With winter finally starting to rear its frosty tendrils here in VA, the traditional wetsuit season is beginning to wind down. Not being one to let a little thing like chilly water keep from my bliss, I’ve already broken out my 7mm EXO Body Glove suit. It’s been my constant cold water companion for some time now and has kept me warm in some truly bone chilling dives. As much as I love it, there are some serious draw backs to any 7mm suit. It’s on the heavy side, stiff in the joints, and frankly, it’s got a nasty buoyant streak. All of this can get a guy looking longingly at his thinner suits, his 3 and 5mms, wishing for warmer waters. That’s where I was a few weeks ago until I met my Lavacore.

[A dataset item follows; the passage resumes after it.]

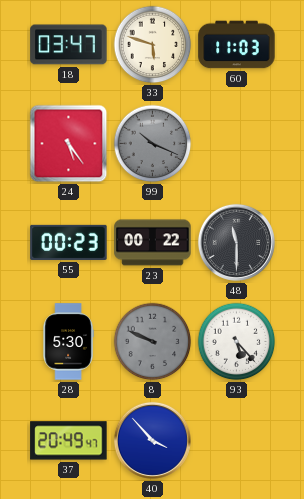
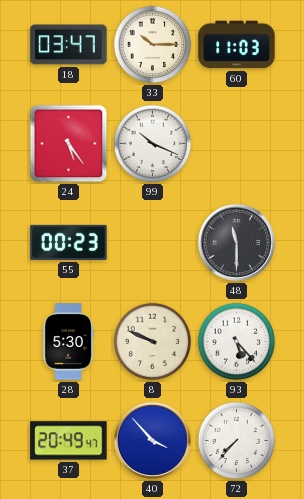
33: 5:48 -> 10:15
99 dial: grey -> white
23: 00:22 -> none
8 dial: grey -> cream
72: none -> 7:37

Lavacore is actually a brand of exposure suits that are designed to fit under your wetsuit or, in warmer waters, function as a stand-alone insulated dive skin. There are a number of great cuts in the line including short and long sleeved shirts, hooded vests, full suits, pants, socks and gloves; essentially if it isn’t your face, Lavacore has something to cover it. What makes Lavacore really special though is its warmth (2mm worth) without the buoyancy, all while maintaining the flexibility of a dive skin. They have effectively moved exposure protection into the tried and true layering paradigm of other outdoor sports. This shift is long overdue as a layering method provides improved temperature control while still maintaining flexibility and keeping overall encumbrance down.
I had heard all of this in one form or another before I tried out my full suit Lavacore for the first time and I was excited but a little skeptical. The Lavacore suit just seemed too light to really provide all the warmth that it claimed. So I figured I would start off with it in the pool. The pool we tend to use most often checks in at a pleasant 72 degrees and I usually end up wearing my comfy full 3mm. This time, though, I left the 3mm on the pool side and wore just my new Lavacore. It was phenomenal. The Lavacore had even more flexibility than my 3mm but still kept me just as comfortable in the warm pool waters. Having passed its tests in the pool, I decided the next trial would be in our local quarry. Water temp was about 62 degrees and so I slide into my Lavacore and pulled my 5mm on top of it. Three dives later I was still toasty warm (even warmer than I had been in my 7mm in similar conditions) and I had none of the mobility issues that come along with rigidity imposed by 7mm suits. Plus, when I finally got out of the water, I had no fear of stripping off my wetsuit as the Lavacore kept we warm and dried quickly even in the open air. I didn’t so much as shiver once. I was sold. My Lavacore has become a staple of my dive gear, fit for use on any dive.
Still, I started to wonder: Lavacore markets these suits to all sorts of sports. Would the warmth of the suit hold up in some truly frigid non-aquatic conditions? To test this out, I grabbed my eldest son and headed into Shenandoah National Park for a quick overnighter. The day we arrived was brisk without being frigid; however, as night fell, that all changed. With the sun down, what little heat it had brought quickly disappeared into the dark and soon our breath was freezing to the side of the tent. In similar sleeping bags, my son and I stretched out to sleep away the cold. Despite being clad in thermal underwear and sweats, he shivered away much of the night, never quite warm. My Lavacore was up to the challenge though and I slept comfortably and soundly through the dark hours. It even protected me from the biting wind and chill of the next day (which reached a whopping 22 degrees).
The Lavacore line is everything it claims to be and more. As such, I would recommend it to every single diver and non-diver out there, pretty much anyone who finds themselves outside in the cold from time to time. It’s a world-class garment and perfect for whatever nature throws at you.